**WHAT TO PRODUCE**
Each line of the records that includes "kunnen" should be found and copied.

THE DATA: Begin

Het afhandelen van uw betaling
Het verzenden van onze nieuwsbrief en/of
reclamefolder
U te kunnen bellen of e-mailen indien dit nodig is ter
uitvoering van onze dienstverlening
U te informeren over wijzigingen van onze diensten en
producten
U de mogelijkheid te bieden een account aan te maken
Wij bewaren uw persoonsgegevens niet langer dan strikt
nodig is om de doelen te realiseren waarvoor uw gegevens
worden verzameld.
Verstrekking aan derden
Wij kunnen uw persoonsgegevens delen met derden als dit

THE DATA: End
THE DATA: Begin

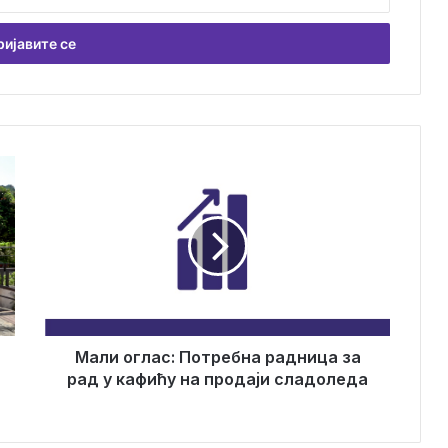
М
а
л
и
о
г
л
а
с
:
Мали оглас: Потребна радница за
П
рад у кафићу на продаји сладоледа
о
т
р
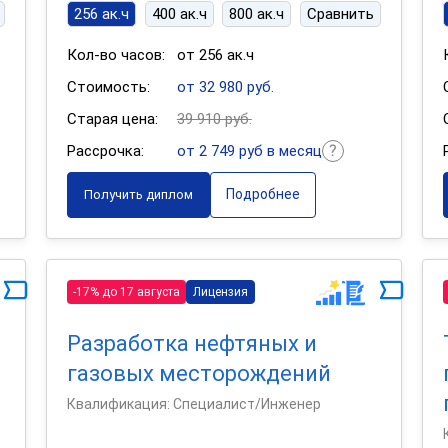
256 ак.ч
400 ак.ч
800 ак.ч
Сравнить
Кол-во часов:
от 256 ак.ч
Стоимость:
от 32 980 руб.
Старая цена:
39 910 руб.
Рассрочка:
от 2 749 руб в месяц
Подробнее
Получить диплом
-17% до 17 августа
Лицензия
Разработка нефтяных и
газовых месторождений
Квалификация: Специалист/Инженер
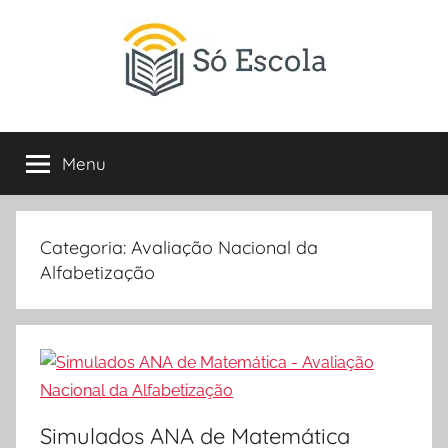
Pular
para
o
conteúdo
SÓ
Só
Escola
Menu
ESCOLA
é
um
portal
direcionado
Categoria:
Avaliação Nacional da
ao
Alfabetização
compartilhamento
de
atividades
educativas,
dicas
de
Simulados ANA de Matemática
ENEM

THE DATA: End

**FINISHED TASK**
U te kunnen bellen of e-mailen indien dit nodig is ter
Wij kunnen uw persoonsgegevens delen met derden als dit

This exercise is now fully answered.